# November 2010 Giveaway



## Rex (Nov 30, 2008)

Congratulations to goingnutsmom for being drawn as the winner of the October give away for two tie downs from Northwest Packgoats.

This month we are giving away another pocket pad from Northwest Packgoats. These pads have a pocket that encompasses the sideboards on your saddle to make the saddle and pad one piece. They are constructed from a thick felt pad with a tough cordura cover. 
[attachment=0:h0a0x4y0]PocketPads.jpg[/attachment:h0a0x4y0] (saddle pictured but not included)
Several styles allow them to fit saddles made by any manufacturer. Your choice of color.

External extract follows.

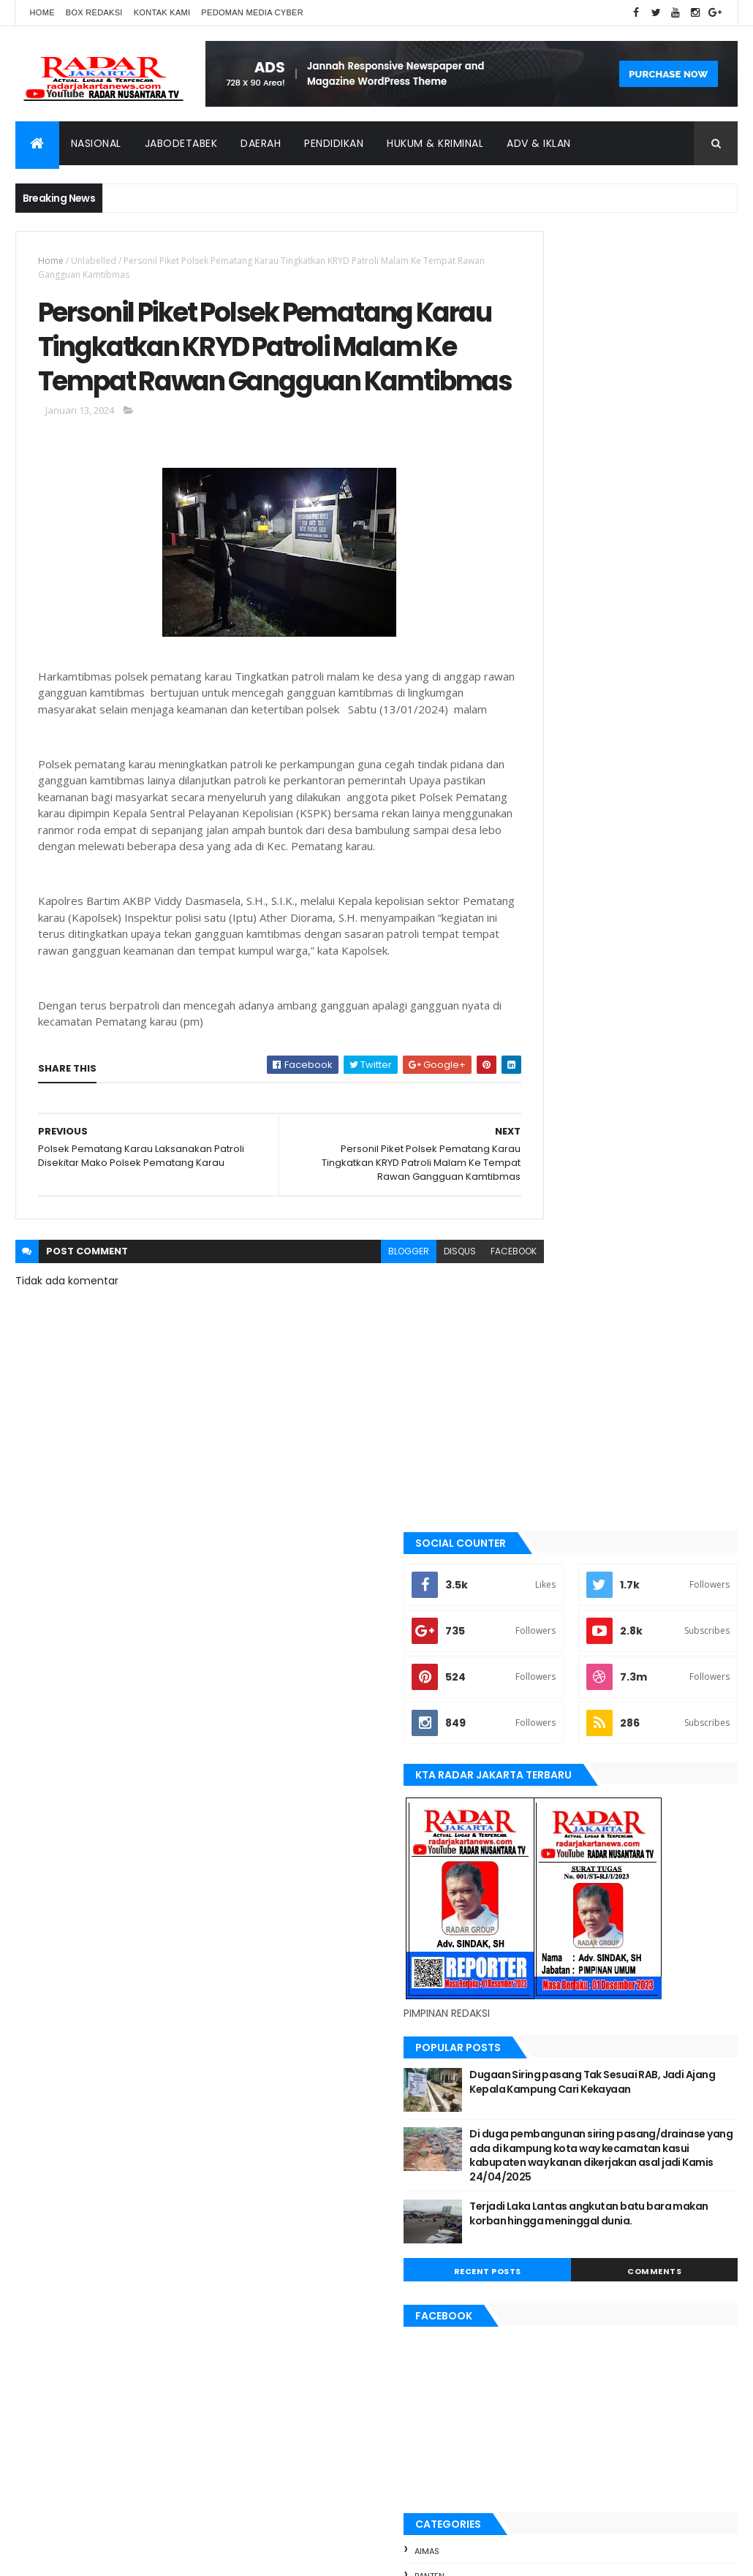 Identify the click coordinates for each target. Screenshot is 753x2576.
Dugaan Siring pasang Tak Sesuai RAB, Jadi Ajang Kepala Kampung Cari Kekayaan (654, 1052)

As always....simply reply to this post by the end of the month to be entered to win.


----------



## ohiogoatgirl (Jan 31, 2010)

toss my name in that hat! i ain't won nothin' yet but, hey, ya never know!


----------



## IceDog (Aug 1, 2010)

Count me in!


----------



## cdludwick (Aug 7, 2009)

I'd love to have this!


----------



## saph (Dec 19, 2009)

Sign me up, Rex!


----------



## feederseaters (Nov 8, 2009)

yup, me too


----------



## Nanno (Aug 30, 2009)

I've got to win someday!


----------



## tiger408 (Jan 13, 2009)

Count me in !!


----------



## bryansummers06 (Mar 18, 2010)

yes please :lol: :lol:


----------



## ryorkies (May 4, 2010)

One thing I do not like about these pads.
They cover up the pretty saddle finish I
did. LOL

I do not need it now. But will in the future.


----------



## DW Farms (Oct 5, 2007)

Its worth a try!


----------



## Harriet Aiken (Nov 14, 2010)

Hi Terri and Rex. It was lovely meeting you today - thanks for all the help. What fun to be entered in the drawing! Harriet


----------



## Bob Jones (Aug 21, 2009)

Sign me up please.


----------



## imported_Brady (Nov 11, 2010)

Sign me up. By the way anyone tracking the first pack goat to summit peaks?


----------



## art in ny (Feb 6, 2010)

count me and obie in


----------



## xololady (Aug 31, 2010)

Orange please!

Karen, the Goat lady.


----------



## sam b (Mar 27, 2010)

Those are very nice. PLease add my name to the drawing
Sam B


----------



## Huckleberry (Mar 12, 2010)

Cool...sign us up and thanks!


----------



## newmexicopackgoats (Mar 7, 2009)

love to have it please count me in!!!!!!


----------



## Bear (Nov 15, 2009)

hey count me in for green


----------



## idahonancy (Dec 13, 2008)

The boys would love to be in on a new pad. Thanks Rex.
IdahoNancy


----------



## Stephen (Jan 20, 2009)

Well count us in again.. could always use one. Hope all doing well.


----------



## mal2280 (Oct 6, 2010)

Count me in too!

Thanks
Martha


----------



## canyonrim88 (Jun 30, 2010)

Whoo hoo! Count me in!


----------



## sweetmusic (Sep 15, 2009)

Please count me in. Thanks!


----------



## Rex (Nov 30, 2008)

The winner of the pocket pad is idahonancy! Congratulations!!


----------